HenrikBengtsson / future.BatchJobs

:rocket: R package: future.BatchJobs: A Future API for Parallel and Distributed Processing using BatchJobs [Intentionally archived on CRAN on 2021-01-08]
https://cran.r-project.org/package=future.BatchJobs
8 stars 0 forks source link

TROUBLESHOOTING: More informative error message than "fatal error occured: 101. qsub produced exit code 27; output qsub: submit error ..." #52

Open HenrikBengtsson opened 8 years ago

HenrikBengtsson commented 8 years ago

I've started to get a few of these recently and I have no idea why:

Error in submitJobs(reg, ids = id, resources = resources) :
  Fatal error occured: 101. qsub produced exit code 27; output qsub: submit error (Command syntax invalid MSG=Invalid Syntax)
In addition: Warning message:
In setMethodS3.default("readTotalCNsAndBAFs", "SeqzFile", function(this,  :
  Method already existed and was overwritten: readTotalCNsAndBAFs.SeqzFile
> traceback()
15: stop(e)
14: value[[3L]](cond)
13: tryCatchOne(expr, names, parentenv, handlers[[1L]])
12: tryCatchList(expr, classes, parentenv, handlers)
11: tryCatch({
        for (i in seq_along(ids)) {
            id = ids[[i]]
            id1 = id[1L]
            retries = 0L
            repeat {
                if (limit.concurrent.jobs && length(cf$listJobs(conf,
                    reg)) >= conf$max.concurrent.jobs) {
                    batch.result = makeSubmitJobResult(status = 10L,
                      batch.job.id = NA_character_, "Max concurrent jobs exhausted")
                }
                else {
                    interrupted = TRUE
                    submit.time = now()
                    batch.result = cf$submitJob(conf = conf, reg = reg,
                      job.name = sprintf("%s-%i", reg$id, id1), rscript = rscripts[i],
                      log.file = getLogFilePath(reg, id1), job.dir = getJobDirs(reg,
                        id1), resources = resources, arrayjobs = if (chunks.as.arrayjobs)
                        length(id)
                      else 1L)
                }
                if (batch.result$status == 0L) {
                    submit.msgs$push(dbMakeMessageSubmitted(reg,
                      id, time = submit.time, batch.job.id = batch.result$batch.job.id,
                      first.job.in.chunk.id = if (is.chunked)
                        id1
                      else NULL, resources.timestamp = resources.timestamp))
                    interrupted = FALSE
                    bar$inc(1L)
                    break
                }
                interrupted = FALSE
                if (batch.result$status > 0L && batch.result$status <=
                    100L) {
                    if (is.finite(max.retries) && retries > max.retries)
                      stopf("Retried already %i times to submit.
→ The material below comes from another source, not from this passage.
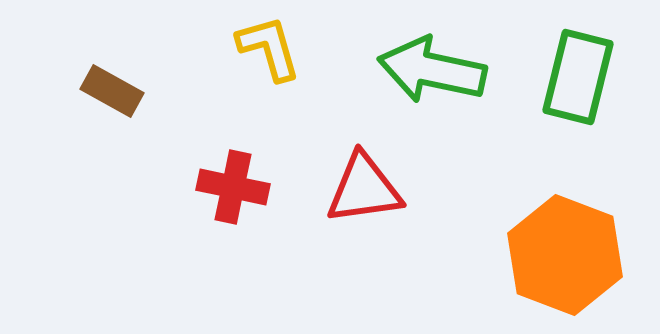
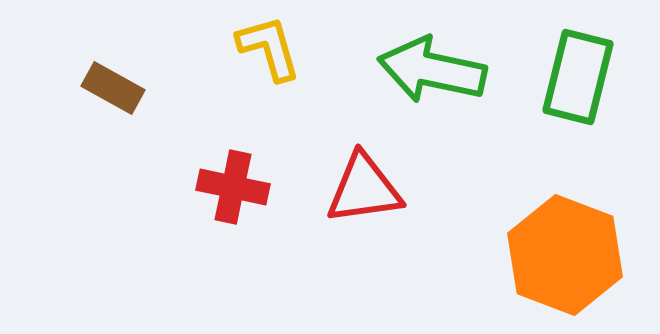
brown rectangle: moved 1 px right, 3 px up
Aborting.",
                        max.retries)
                    Sys.sleep(wait(retries))
                    logger$log(batch.result$msg)
                    retries = retries + 1L
                }
                else if (batch.result$status > 100L && batch.result$status <=
                    200L) {
                    stopf("Fatal error occured: %i. %s", batch.result$status,
                      batch.result$msg)
                }
                else {
                    stopf("Illegal status code %s returned from cluster functions!",
                      batch.result$status)
                }
            }
        }
    }, error = bar$error)
10: submitJobs(reg, ids = id, resources = resources)
9: run.BatchJobsFuture(future)
8: run(future)
7: plan(oplans)
6: mpileup.BamDataSet(bams[1:3], fa = fa, chromosomes = chrLabels,
       verbose = -10) at <text>#1
5: mpileup(bams[1:3], fa = fa, chromosomes = chrLabels, verbose = -10) at 1.sequenza,mpileup.R#90
4: eval(expr, envir, enclos)
3: eval(ei, envir)
2: withVisible(eval(ei, envir))
1: source("1.sequenza,mpileup.R", echo = TRUE)